Apart from this growing array of political risks facing the EU, it is increasingly likely that member states will bolster cohesion through deeper defense cooperation and integration. While European publics have long-favored this, past attempts to achieve it fell short of expectations due to national concerns about losses of strategic autonomy, technological advantages, and employment. But two recent developments are pressing EU member states to overcome these obstacles. One is U.S. President Donald Trump’s assertion that America’s commitment to NATO is contingent on increased contributions from European members of the Alliance. Another is Britain’s impending departure from the EU, which will end its ability to obstruct EU defense initiatives but could – depending on the outcome of Brexit negotiations – significantly weaken the EU’s defense industrial base and intelligence capabilities. 
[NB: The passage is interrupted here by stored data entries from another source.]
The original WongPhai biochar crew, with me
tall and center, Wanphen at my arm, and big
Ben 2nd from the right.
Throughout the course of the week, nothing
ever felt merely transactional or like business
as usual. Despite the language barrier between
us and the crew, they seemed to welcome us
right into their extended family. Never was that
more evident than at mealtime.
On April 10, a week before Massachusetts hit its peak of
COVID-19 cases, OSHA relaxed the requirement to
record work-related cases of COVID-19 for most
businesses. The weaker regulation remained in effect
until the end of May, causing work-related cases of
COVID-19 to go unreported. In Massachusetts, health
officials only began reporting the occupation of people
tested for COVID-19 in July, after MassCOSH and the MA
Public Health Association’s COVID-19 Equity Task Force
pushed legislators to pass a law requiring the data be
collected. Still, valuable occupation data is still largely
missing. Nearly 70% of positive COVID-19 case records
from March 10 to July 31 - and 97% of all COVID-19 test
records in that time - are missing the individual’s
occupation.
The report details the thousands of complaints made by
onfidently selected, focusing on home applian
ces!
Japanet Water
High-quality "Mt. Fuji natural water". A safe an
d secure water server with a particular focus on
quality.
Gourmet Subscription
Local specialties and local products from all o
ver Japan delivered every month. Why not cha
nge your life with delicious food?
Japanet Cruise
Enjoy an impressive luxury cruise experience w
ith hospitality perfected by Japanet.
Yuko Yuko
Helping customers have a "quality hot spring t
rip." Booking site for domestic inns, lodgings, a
To mitigate mounting risks and strengthen the EU’s political cohesion, its leaders must enact ambitious reforms centered on euroskeptic concerns about unemployment, migration and terrorism.

Unemployment: Nearly seven years after the start of the Eurozone Crisis, the German-led focus on structural reform and fiscal rules remains necessary to narrow the currency area’s internal fiscal and trade imbalances. But it should, as analysts at the IMF and elsewhere have argued, be accompanied by solidarity in the form of debt forgiveness or risk-sharing in the issuance of new debt that would a) enable the periphery to invest and reduce chronically high unemployment that is eroding political support for the Eurozone and EU, and b) reduce the common currency area’s vulnerability to future economic shocks. Preventing an increase in unemployment will also be a critical challenge as Brexit negotiations commence. Punitive terms for Britain’s departure are necessary to discourage member states from leaving the Single Market and the Eurozone, which would further weaken economic prospects and increase unemployment across the Union.
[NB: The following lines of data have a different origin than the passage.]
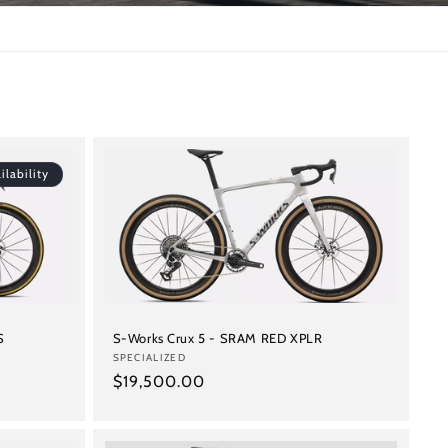
ilability
S
S-Works Crux 5 - SRAM RED XPLR
Vendor:
SPECIALIZED
Regular
$19,500.00
price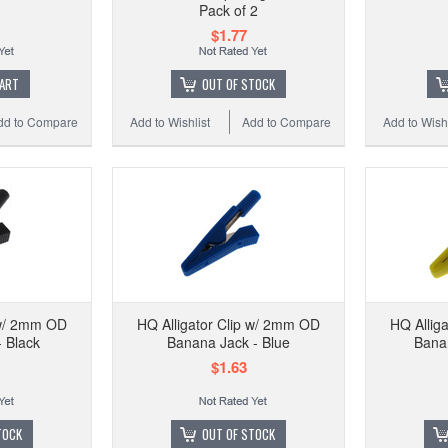
Pack of 2
$1.77
CART
OUT OF STOCK
dd to Compare
Add to Wishlist
Add to Compare
Add to Wishl
 w/ 2mm OD
HQ Alligator Clip w/ 2mm OD
HQ Allig
 Black
Banana Jack - Blue
Banan
$1.63
TOCK
OUT OF STOCK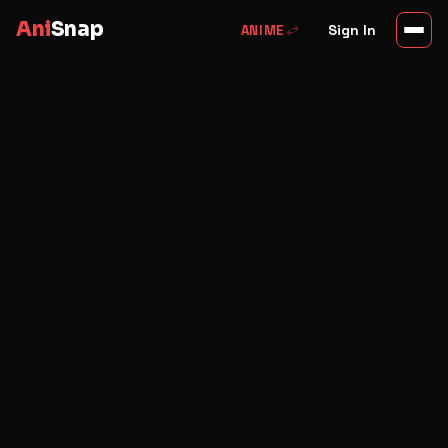
Ani
Snap
swap_horiz
Sign In
ANIME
Migration: EU leaders should adopt the Slovak Presidency’s “effective solidarity” concept instead of attempting to impose mandatory migrant quotas on member states. By widening the definition of solidarity beyond the number of migrants accepted, the EU would defuse a major euroskeptic criticism – that it is attempting to force migrants onto legitimately elected governments and societies. After the V4’s refusal to adhere to the mandatory quota system, which revealed the limits of EU solidarity on migration, more ambitious steps do not appear possible at this time.
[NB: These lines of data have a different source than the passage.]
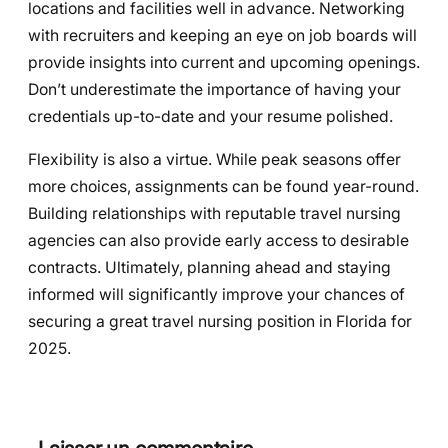
locations and facilities well in advance. Networking
with recruiters and keeping an eye on job boards will
provide insights into current and upcoming openings.
Don’t underestimate the importance of having your
credentials up-to-date and your resume polished.
Flexibility is also a virtue. While peak seasons offer
more choices, assignments can be found year-round.
Building relationships with reputable travel nursing
agencies can also provide early access to desirable
contracts. Ultimately, planning ahead and staying
informed will significantly improve your chances of
securing a great travel nursing position in Florida for
2025.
Terrorism: Investigations of recent terror attacks in the EU have revealed that fragmented and incomplete databases on terror suspects, and a lack of cooperation among intelligence agencies, are key deficiencies that need to be addressed. Political support for greater investment in and cooperation among intelligence agencies, including the formation of an EU-wide terror suspect database, is urgently needed. Additionally, the political opening for increased defense cooperation and integration should be seized to bolster cohesion and ensure that the EU has the military capabilities – as a part of its broader foreign policy toolkit – to address sources of radicalization before they threaten Europe.

Through a combination of integration and renationalization, the EU would mitigate other threats to its cohesion: Russia’s support for euroskeptic parties, the potential collapse of its refugee deal with Turkey, British efforts to secure lenient departure terms, and future economic shocks.